Jeremy Bowen
BBC News
August 27, 2011 - 12:00am
http://news.bbc.co.uk/2/hi/programmes/from_our_own_correspondent/9573523.stm


The extraordinary developments in the Middle East and North Africa this year have not been entirely welcomed by the authorities in Israel, who now have a range of new problems to add to some more familiar ones.

My passports say it all. Like most foreign correspondents in the Middle East I have two - one for Israel, the other for Arab countries.

That's because some Arab states will not let you in if you have an Israeli visa.

My passport with the Israeli stamps shows that for almost six years until last December, I was in Jerusalem about once a month. Then nothing - until a quick visit last week.

This year, the Arab-Israeli conflict has been side-lined.

As for the other passport - since January, when the revolutions began, I have almost filled a new one, jumbo size, with Arab stamps.

The overthrow of Colonel Gaddafi in Libya makes the essential point about this remarkable year even clearer.

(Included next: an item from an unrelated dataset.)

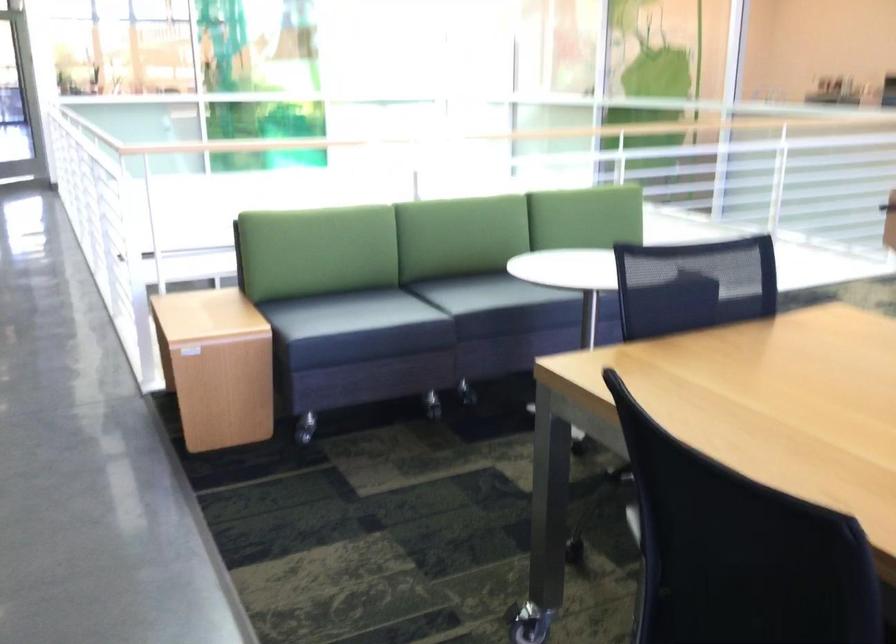 Where would you grasp the railing handrail? Please return your answer as a coordinate pair (x, y).

(503, 135) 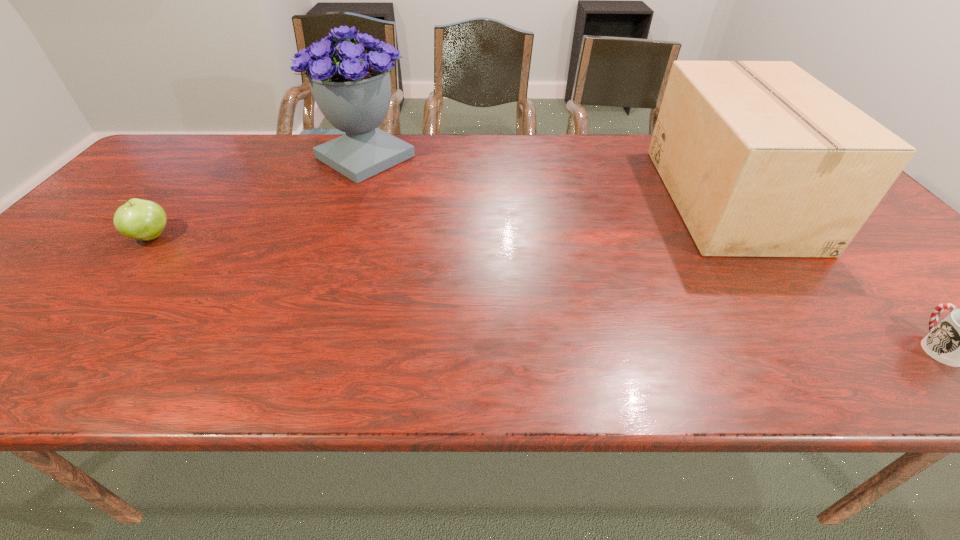 Identify the location of object that is at the left edge. Image resolution: width=960 pixels, height=540 pixels. (138, 219).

The Arab world is in a time of seismic and irreversible change. The 60% or so of Arabs who are under 30 want a different way to live.
We have had an extraordinary nine months - and the drama is not over yet.

So it was strange to be back in Jerusalem, surrounded once again by the hatreds that never seem to change.

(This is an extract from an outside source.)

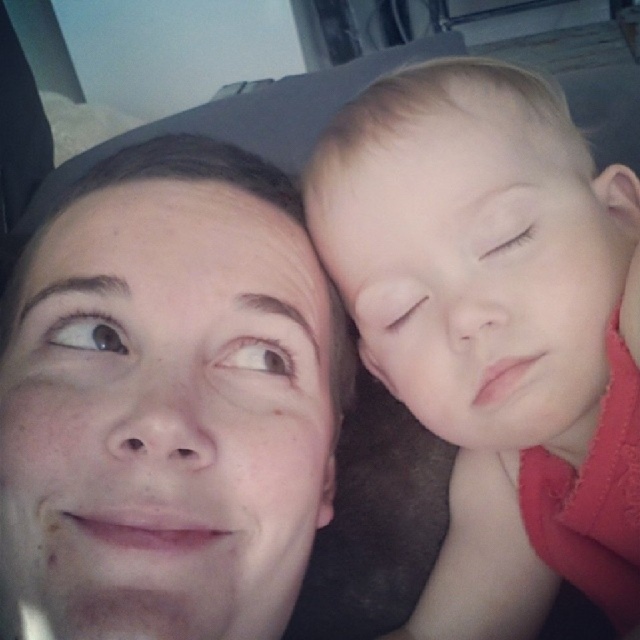 Question: Which of the following is the farthest from the observer?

Israeli police with clubs and automatic weapons were still on guard at the gates to the walled old city. Plenty of Israelis believe that Palestinians have no interest in peace.

Palestinians feel the same about Israelis and were still simmering with anger and resentment about the expansion of Jewish settlements - and about the way that the Israelis sometimes strip Palestinians born in the city of residence rights if they spend time abroad.

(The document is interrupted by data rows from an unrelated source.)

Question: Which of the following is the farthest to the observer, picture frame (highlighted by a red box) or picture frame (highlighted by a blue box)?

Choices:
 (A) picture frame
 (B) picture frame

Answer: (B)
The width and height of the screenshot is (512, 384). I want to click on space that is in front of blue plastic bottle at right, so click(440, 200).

There is nothing new in any of that.

Deadly flare-up

For so many years, the conflict between the Israelis and the Palestinians has dominated the Middle East.

This year, the two sides have been as immersed as ever in their struggle. But most of the time, the world has not been watching. The main event has been elsewhere.

But that does not mean it is all over.

In fact - and I am shuddering a little as I write these words, as I have written them so often before - the signs are not good.

Unless you follow the Middle East closely, you can be forgiven this week for not paying much attention to the bloodshed in and around Gaza.

Another serious and deadly flare-up is happening between Israel and Hamas, Gaza's radical Palestinian rulers.

What makes this one even more significant than usual is that it is coming during this time of change.

The latest round was ignited by the deaths of eight Israelis, killed by gunmen who crossed the border from Egypt.

Israel's Defence Minister, Ehud Barak, believes that since the revolution, Cairo has been losing control of the Sinai desert, making it an attractive place for jihadists and Palestinian radicals.

Palestinian independence

And there might be political change coming to the conflict too.
Hamas's rivals for Palestinian leadership, the group around President Mahmoud Abbas, are preparing to take their case for independence to the United Nations in New York next month.

Israel is against, and in the Security Council the Americans are expected to use their veto.

But Palestinians want the General Assembly, where there are no vetoes, to recognise not just their independence - that is clearly a symbolic matter at the moment - but also the route of their future borders.

That is not symbolic because the General Assembly is likely to support the Palestinian view of how much land they should get, and not the Israeli one.

The Palestinians, who so far are resisting pressure from the Americans to drop the plan, believe they can change the game by getting the world more directly behind them.

And they think the reaction so far of Israel's Prime Minister Benjamin Netanyahu, shows that they have got him worried.

His government is suffering from an overdose of new challenges this year.

Over the summer a new protest movement has sprouted in Israel, demanding a fairer society, disgusted by the power of a handful of billionaire tycoons in a country that used to regard itself as egalitarian.

It has adopted some of the techniques of Arab protesters - setting up tented camps, starting in one of Tel Aviv's richest boulevards.

They have even come up with Hebrew versions of some of the Arabic chants for change that they have been watching on TV.

The old Middle East suited the Israelis. But it is disappearing.

A top Israeli journalist told me a few years ago that every morning the foreign ministry in Jerusalem offered a prayer for the health of President Mubarak.

What he meant was that Israel believed the best way to manage the threats it saw in the old Middle East was to make sure that nothing changed.

But this year, change is everywhere.